British sports journalist (1927–1983)

David Gray (31 December 1927 – 6 September 1983) was a British sports journalist and editor who became a tennis administrator.

After graduating in English from the University of Birmingham, Gray worked for the Wolverhampton Express and Star, the Northern Daily Telegraph and the News Chronicle. In 1954 he joined The Guardian newspaper, then still called The Manchester Guardian, where he initially worked as a general reporter in Birmingham. He covered local elections and was a theatre critique. Gray was appointed as a tennis writer in 1956 when he volunteered to cover a tennis tournament in the north of England. He became a sports editor for The Guardian in 1961. In his writings Gray advocated the abolition of amateur tennis and the introduction of the open era.

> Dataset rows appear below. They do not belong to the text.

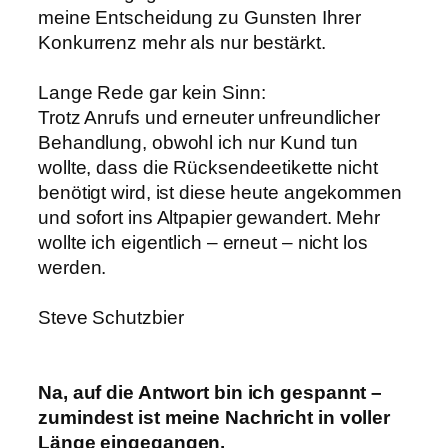
meine Entscheidung zu Gunsten Ihrer
Konkurrenz mehr als nur bestärkt.
Lange Rede gar kein Sinn:
Trotz Anrufs und erneuter unfreundlicher
Behandlung, obwohl ich nur Kund tun
wollte, dass die Rücksendeetikette nicht
benötigt wird, ist diese heute angekommen
und sofort ins Altpapier gewandert. Mehr
wollte ich eigentlich – erneut – nicht los
werden.
Steve Schutzbier
Na, auf die Antwort bin ich gespannt –
zumindest ist meine Nachricht in voller
Länge eingegangen.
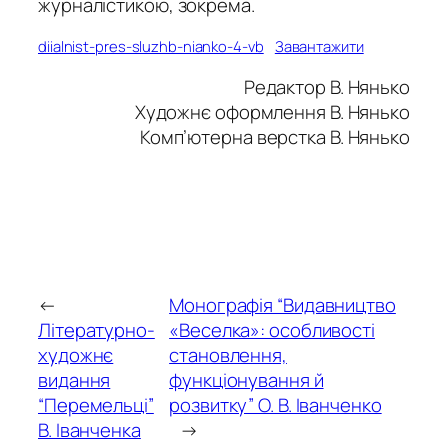
журналістикою, зокрема.
diialnist-pres-sluzhb-nianko-4-vb
Завантажити
Редактор В. Нянько
Художнє оформлення В. Нянько
Комп’ютерна верстка В. Нянько
←
Монографія “Видавництво
Літературно-
«Веселка»: особливості
художнє
становлення,
видання
функціонування й
“Перемельці”
розвитку” О. В. Іванченко
В. Іванченка
→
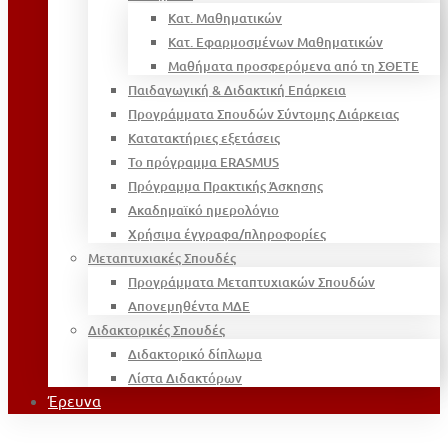
Κατ. Μαθηματικών
Κατ. Εφαρμοσμένων Μαθηματικών
Μαθήματα προσφερόμενα από τη ΣΘΕΤΕ
Παιδαγωγική & Διδακτική Επάρκεια
Προγράμματα Σπουδών Σύντομης Διάρκειας
Κατατακτήριες εξετάσεις
Το πρόγραμμα ERASMUS
Πρόγραμμα Πρακτικής Άσκησης
Ακαδημαϊκό ημερολόγιο
Χρήσιμα έγγραφα/πληροφορίες
Μεταπτυχιακές Σπουδές
Προγράμματα Μεταπτυχιακών Σπουδών
Απονεμηθέντα ΜΔΕ
Διδακτορικές Σπουδές
Διδακτορικό δίπλωμα
Λίστα Διδακτόρων
Έρευνα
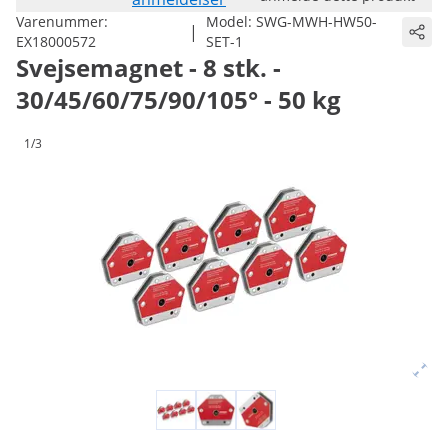
Varenummer:
Model:
SWG-MWH-HW50-
|
EX18000572
SET-1
Svejsemagnet - 8 stk. -
30/45/60/75/90/105° - 50 kg
1/3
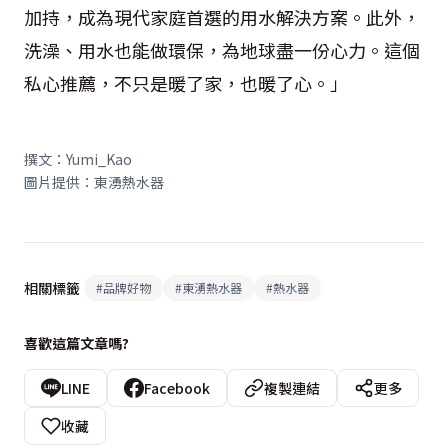
加持，成為現代家庭首選的用水解決方案。此外，
洗澡、用水也能做環保，為地球盡一份心力。這個
私心推薦，不只是暖了家，也暖了心。」
撰文：Yumi_Kao
圖片提供：東湧熱水器
相關標籤
#
品牌好物
#
東湧熱水器
#
熱水器
喜歡這篇文章嗎?
LINE
Facebook
複製連結
更多
收藏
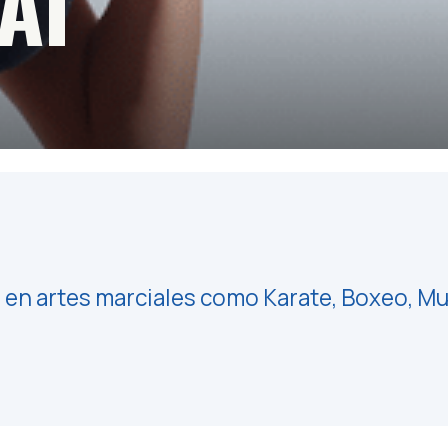
AT
en artes marciales como Karate, Boxeo, Mua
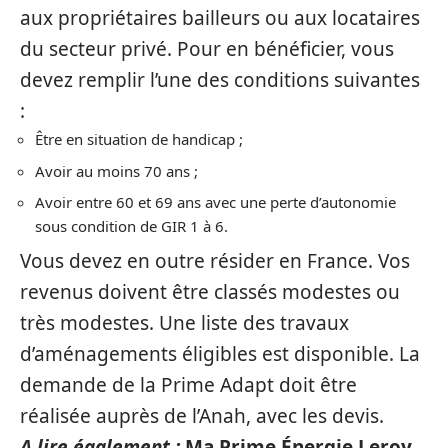
aux propriétaires bailleurs ou aux locataires
du secteur privé. Pour en bénéficier, vous
devez remplir l’une des conditions suivantes
:
Être en situation de handicap ;
Avoir au moins 70 ans ;
Avoir entre 60 et 69 ans avec une perte d’autonomie
sous condition de GIR 1 à 6.
Vous devez en outre résider en France. Vos
revenus doivent être classés modestes ou
très modestes. Une liste des travaux
d’aménagements éligibles est disponible. La
demande de la Prime Adapt doit être
réalisée auprès de l’Anah, avec les devis.
A lire également :
Ma Prime Énergie Leroy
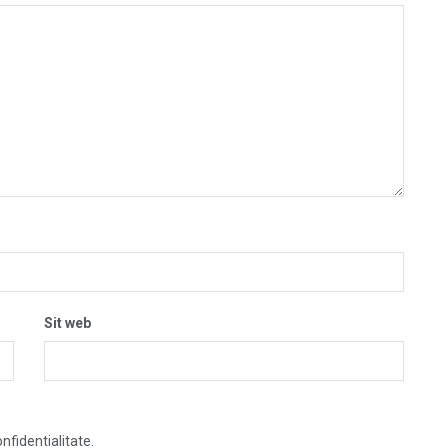
Sit web
nfidentialitate.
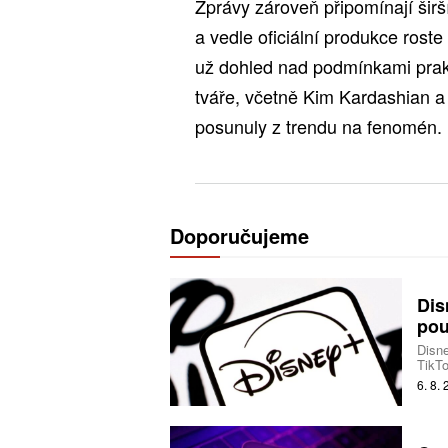
Zprávy zároveň připomínají širš
a vedle oficiální produkce roste
už dohled nad podmínkami prakt
tváře, včetně Kim Kardashian a
posunuly z trendu na fenomén.
Doporučujeme
Dis
pou
Disne
TikTo
produ
6. 8.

He became the Secretary General of the International Tennis Federation (ITF) under Philippe Chatrier in 1976 and held the position until his death in 1983. In that role he was involved in the reorganization of the Davis Cup and the reintroduction of tennis at the Olympic Games and contributed to the worldwide reach of the sport. In 1985 he was posthumously inducted into the International Tennis Hall of Fame as a contributor. The Women’s Tennis Association established the David Gray Service Award in his honor.

In 1988 a collection of his articles, Shades of Gray, was published, edited by Lance Tingay.

He was married to Margaret and they had four children.